*** Opening Provided data ***

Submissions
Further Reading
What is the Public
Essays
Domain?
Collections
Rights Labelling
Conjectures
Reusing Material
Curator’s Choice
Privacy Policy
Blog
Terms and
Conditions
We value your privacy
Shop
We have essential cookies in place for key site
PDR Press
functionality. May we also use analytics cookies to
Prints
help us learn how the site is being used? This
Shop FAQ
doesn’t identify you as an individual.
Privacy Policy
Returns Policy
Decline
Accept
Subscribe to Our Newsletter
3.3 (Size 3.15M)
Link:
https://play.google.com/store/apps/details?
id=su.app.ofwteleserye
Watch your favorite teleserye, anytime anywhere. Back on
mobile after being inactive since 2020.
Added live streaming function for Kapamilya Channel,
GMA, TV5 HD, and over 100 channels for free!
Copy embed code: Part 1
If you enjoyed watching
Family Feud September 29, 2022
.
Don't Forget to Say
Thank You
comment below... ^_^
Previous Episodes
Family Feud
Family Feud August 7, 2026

*** Closing Provided data ***
*** Opening Provided data ***

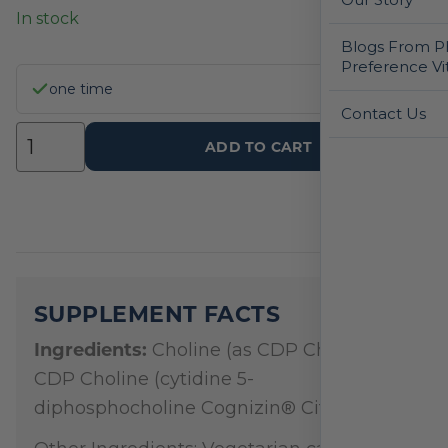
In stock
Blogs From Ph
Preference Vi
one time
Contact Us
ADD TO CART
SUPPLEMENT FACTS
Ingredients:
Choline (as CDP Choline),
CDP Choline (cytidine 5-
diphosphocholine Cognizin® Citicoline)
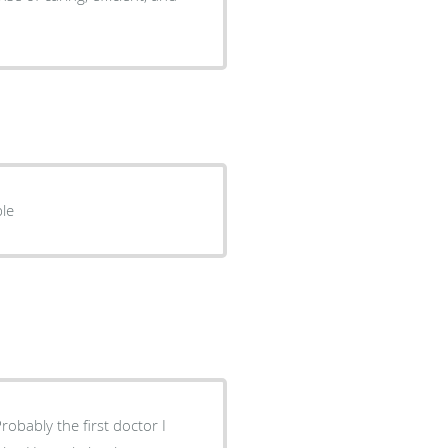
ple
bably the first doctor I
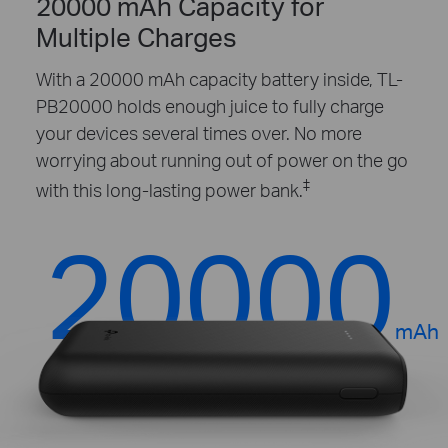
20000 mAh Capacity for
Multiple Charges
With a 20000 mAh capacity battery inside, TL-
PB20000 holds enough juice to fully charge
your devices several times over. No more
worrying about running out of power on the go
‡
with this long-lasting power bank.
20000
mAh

*** Closing Provided data ***
*** Opening Provided data ***

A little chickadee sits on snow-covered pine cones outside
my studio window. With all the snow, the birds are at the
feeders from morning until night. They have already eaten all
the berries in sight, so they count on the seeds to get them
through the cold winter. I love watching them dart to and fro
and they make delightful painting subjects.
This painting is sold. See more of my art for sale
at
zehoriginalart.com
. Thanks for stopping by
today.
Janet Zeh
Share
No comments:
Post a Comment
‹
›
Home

*** Closing Provided data ***

Exercise goal: Each line in the entries above that includes the string "painting" should be extracted.

Expected answer:
and they make delightful painting subjects.
This painting is sold. See more of my art for sale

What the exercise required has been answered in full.